75. The formulation of any one of claims 59 to 74, wherein the calicheamicin is an N-acyl derivative of calicheamicin or a disulfide analog of calicheamicin.

76. The formulation of claim 75, wherein the calicheamicin is N-acetyl gamma calicheamicin dimethyl hydrazide (N-acetyl calicheamicin DMH).

77. The formulation of any one of claims 59 to 76, wherein the hydrolyzable linker is 4-(4-acetylephenoxy) butanoic acid (AcBut).

78. The formulation of any one of claims 59 to 77, wherein the anti-Lewis Y antibody is G193 or Hu3S193.

79. The formulation of any one of claims 59 to 78, wherein the average loading is from about 5 to about 7 moles of calicheamicin per mole of anti-Lewis Y antibody.

80. The formulation of any one of claims 59 to 79, wherein the conjugate has a K_D of about 1 x 10^"7 M to about 4 x 10^"7 M.

81. The formulation of any one of claims 59 to 79, wherein the conjugate has a K_D of about 3.4 x 10^"7 M.

82. The formulation of any one of claims 59 to 81 , wherein the conjugate binds the Lewis Y antigen and does not bind Lewis X and H-2 blood group antigens.

83. The formulation of any one of claims 59 to 82, wherein the conjugate has cytotoxic activity.

84. The formulation of any one of claims 59 to 82, wherein the conjugate has anti-tumor activity.

85. The formulation of any one of claims 59 to 84, wherein the conjugate is present in a therapeutically effective amount.

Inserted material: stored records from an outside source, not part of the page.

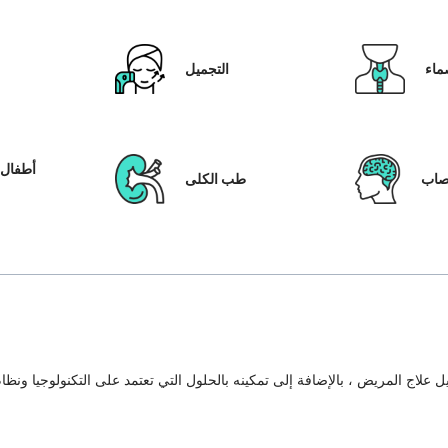
ماء
التجميل
أطفال ا
عصاب
طب الكلى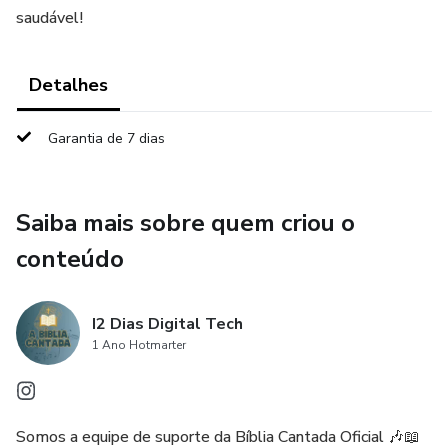
saudável!
Detalhes
Garantia de 7 dias
Saiba mais sobre quem criou o
conteúdo
I2 Dias Digital Tech
1 Ano Hotmarter
Somos a equipe de suporte da Bíblia Cantada Oficial 🎶📖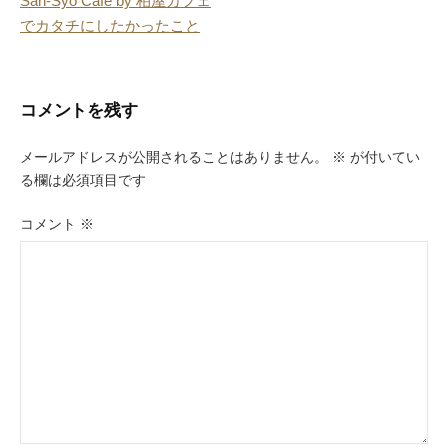
San-Syo Cafe by 柏屋カフェ
稿
でカタチにしたかったこと
ナ
ビ
コメントを残す
ゲ
ー
メールアドレスが公開されることはありません。
※
が付いてい
る欄は必須項目です
シ
ョ
コメント
※
ン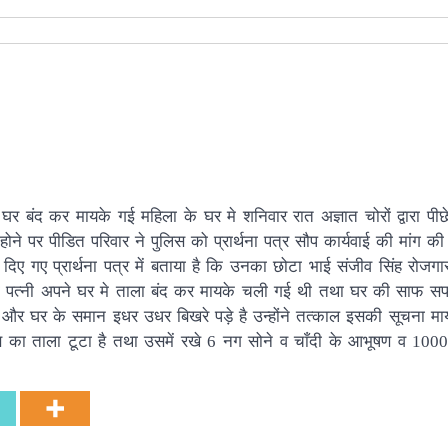
ना घर बंद कर मायके गई महिला के घर मे शनिवार रात अज्ञात चोरों द्वार
 पर पीडित परिवार ने पुलिस को प्रार्थना पत्र सौप कार्यवाई की मांग की
ने दिए गए प्रार्थना पत्र में बताया है कि उनका छोटा भाई संजीव सिंह रोज
ई की पत्नी अपने घर मे ताला बंद कर मायके चली गई थी तथा घर की साफ स
है और घर के समान इधर उधर बिखरे पड़े है उन्होंने तत्काल इसकी सूचना म
स का ताला टूटा है तथा उसमें रखे 6 नग सोने व चाँदी के आभूषण व 10000 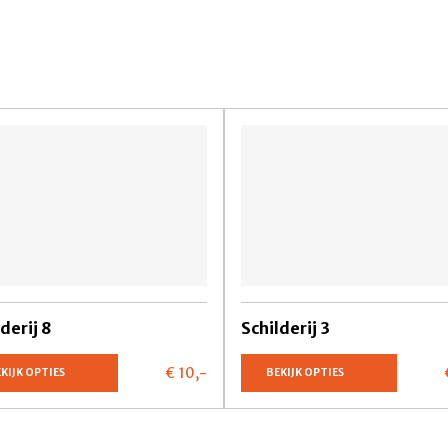
derij 8
Schilderij 3
€ 10,
-
KIJK OPTIES
BEKIJK OPTIES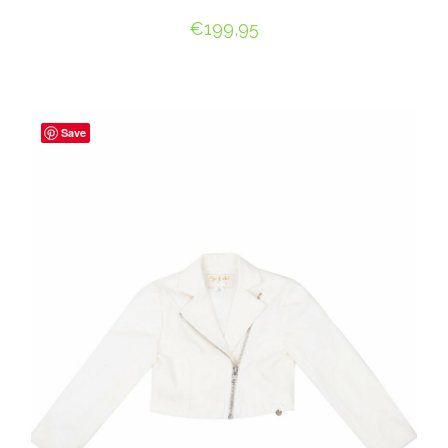
€
199,95
OPTIES SELECTEREN
Save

86. The formulation of claim 59, wherein the conjugate is N-acetyl gamma calicheamicin dimethyl hydrazide — 4-(4-acetylephenoxy) butanoic acid (N-acetyl calicheamicin DMH — AcBut) covalently linked to G193, wherein the average loading is from about 5 to about 7 moles of N-acetyl calicheamicin DMH per mole of G193 and the low conjugated fraction (LCF) of the conjugate is less than about 10%.

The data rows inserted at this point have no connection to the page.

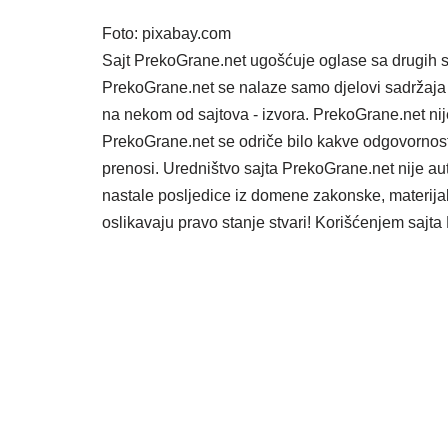
Foto: pixabay.com
Sajt PrekoGrane.net ugošćuje oglase sa drugih s
PrekoGrane.net se nalaze samo djelovi sadržaja 
na nekom od sajtova - izvora. PrekoGrane.net nij
PrekoGrane.net se odriče bilo kakve odgovornost
prenosi. Uredništvo sajta PrekoGrane.net nije au
nastale posljedice iz domene zakonske, materijaln
oslikavaju pravo stanje stvari! Korišćenjem saj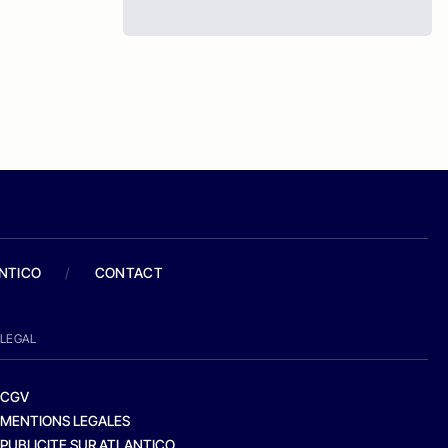
ANTICO
/
CONTACT
LEGAL
CGV
MENTIONS LEGALES
PUBLICITE SUR ATLANTICO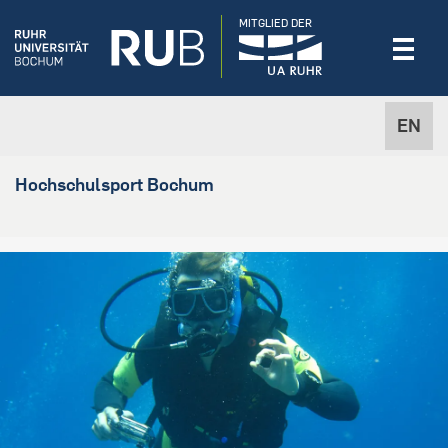
MITGLIED DER
EN
Hochschulsport Bochum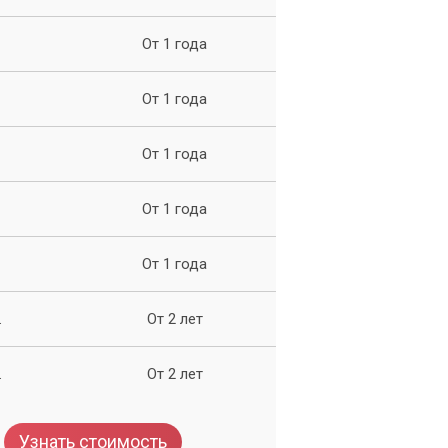
От 1 года
и
От 1 года
От 1 года
От 1 года
От 1 года
ля
.
От 2 лет
.
От 2 лет
Узнать стоимость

87. The formulation of claim 86, wherein the conjugate is at a concentration of 1 mg/mL, the cryoprotectant is sucrose at a concentration of about 5%, the surfactant is Tween 80 at a concentration of about 0.01% by weight, the buffering agent is Tris at a concentration of about 20mM, and the electrolyte is NaCI at a concentration of about 10mM, wherein the pH is about 8.0.

88. A method of treating cancer comprising administering a therapeutically effective amount of a composition of any one of claims 21 to 32.

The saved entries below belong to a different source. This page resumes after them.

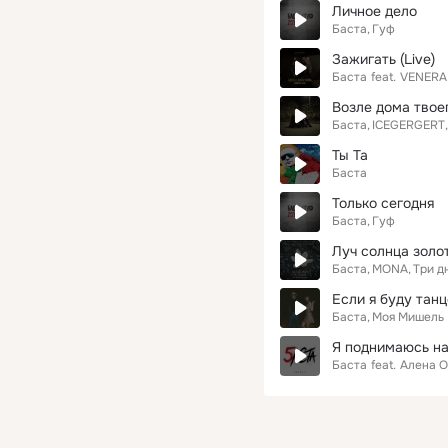
Личное дело
Баста
Гуф
Зажигать (Live)
Баста
feat.
VENERA
Возле дома твое
Баста
ICEGERGERT
Ты Та
Баста
Только сегодня
Баста
Гуф
Луч солнца золо
Баста
MONA
Три д
Если я буду тан
Баста
Моя Мишель
Я поднимаюсь н
Баста
feat.
Алена 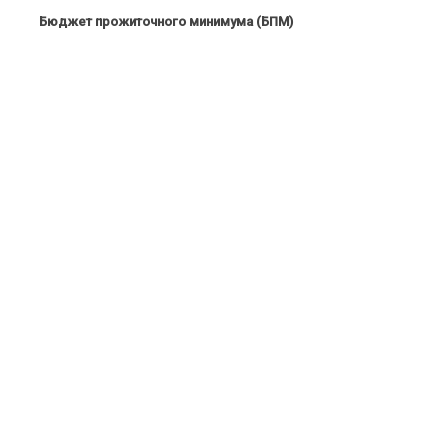
Бюджет прожиточного минимума (БПМ)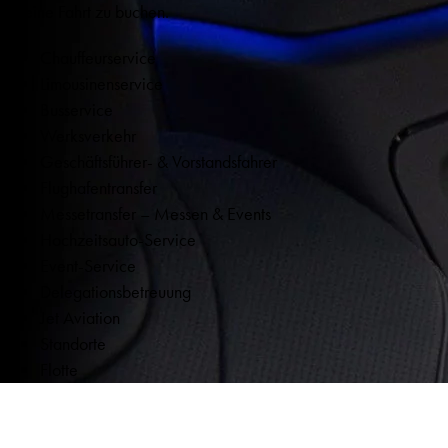
um eine Fahrt zu buchen.
Chauffeurservice
Limousinenservice
Busservice
Werksverkehr
Geschäftsführer- & Vorstandsfahrer
Flughafentransfer
Messetransfer – Messen & Events
Hochzeitsauto-Service
Event-Service
Delegationsbetreuung
Jet Aviation
Standorte
Flotte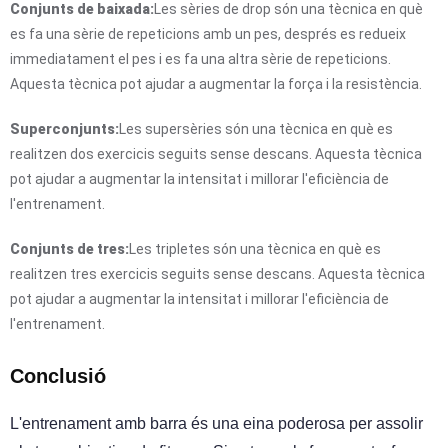
Conjunts de baixada:
Les sèries de drop són una tècnica en què
es fa una sèrie de repeticions amb un pes, després es redueix
immediatament el pes i es fa una altra sèrie de repeticions.
Aquesta tècnica pot ajudar a augmentar la força i la resistència.
Superconjunts:
Les supersèries són una tècnica en què es
realitzen dos exercicis seguits sense descans. Aquesta tècnica
pot ajudar a augmentar la intensitat i millorar l'eficiència de
l'entrenament.
Conjunts de tres:
Les tripletes són una tècnica en què es
realitzen tres exercicis seguits sense descans. Aquesta tècnica
pot ajudar a augmentar la intensitat i millorar l'eficiència de
l'entrenament.
Conclusió
L'entrenament amb barra és una eina poderosa per assolir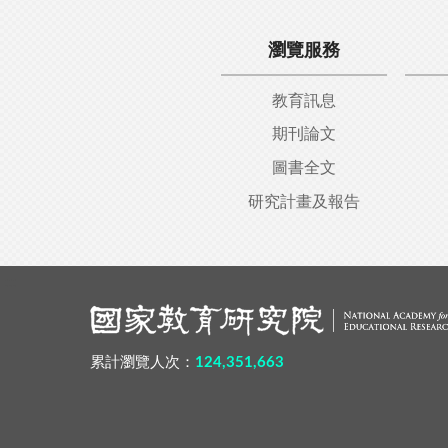
瀏覽服務
教育訊息
期刊論文
圖書全文
研究計畫及報告
:::
累計瀏覽人次：
124,351,663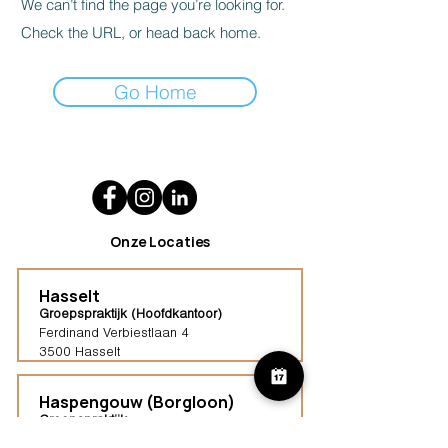
We can’t find the page you’re looking for.
Check the URL, or head back home.
Go Home
Onze Locaties
Hasselt
Groepspraktijk (Hoofdkantoor)
Ferdinand Verbiestlaan 4
3500 Hasselt
Haspengouw (Borgloon)
Groepspraktijk
Tongersestraat 16,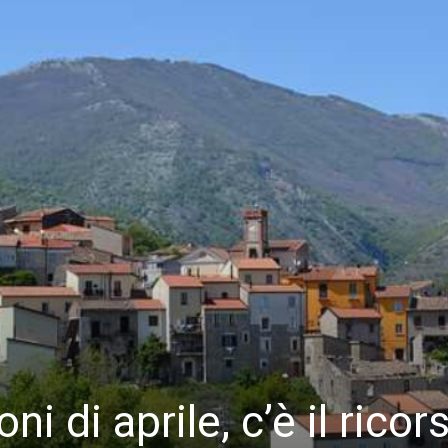
i di aprile, c’è il ricor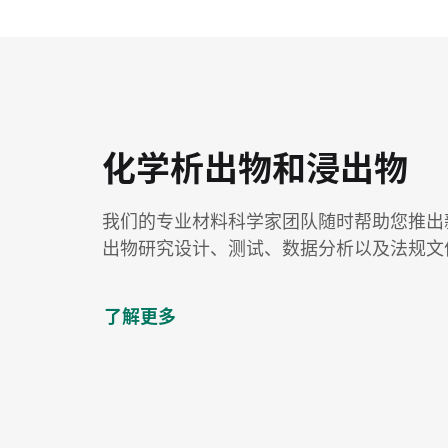
化学析出物和浸出物
我们的专业材料科学家团队随时帮助您推出
出物研究设计、测试、数据分析以及法规文
了解更多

89. The method of claim 88, wherein the cancer is positive for Lewis Y antigen.

90. The method of claim 88 or 89, wherein the cancer is a carcinoma.

91. The method of any one of claims 88 to 90, wherein the composition is administered as a second-line monotherapy.

92. The method of any one of claims 88 to 90, wherein the composition is administered as a first-line combination therapy.

93. The method of any one of claims 88 to 92, wherein the cancer is Non- Small Cell Lung Cancer (NSCLC) or breast cancer.

94. The method of any one of claims 88 to 92, wherein the cancer is prostate cancer or colorectal cancer.

95. The method of any one of claims 88 to 94, wherein the composition is administered in combination with a bioactive agent.

96. The method of claim 95, wherein the bioactive agent is an anti-cancer agent.

97. A method of treating NSCLC comprising administering a composition of any one of claims 21 to 32.

98. A method of treating breast cancer comprising administering a composition of any one of claims 21 to 32.

99. A method of treating a patient with a proliferative disorder, the method comprising administering a therapeutically effective amount of the composition of any one of claims 21 to 32.

100. A kit comprising (i) a container which holds the formulation of any one of claims 59 to 86; and (ii) instructions for reconstituting the formulation with a diluent to a conjugate concentration in the reconstituted formulation within the range from about 0.5 mg/mL to about 5 mg/mL.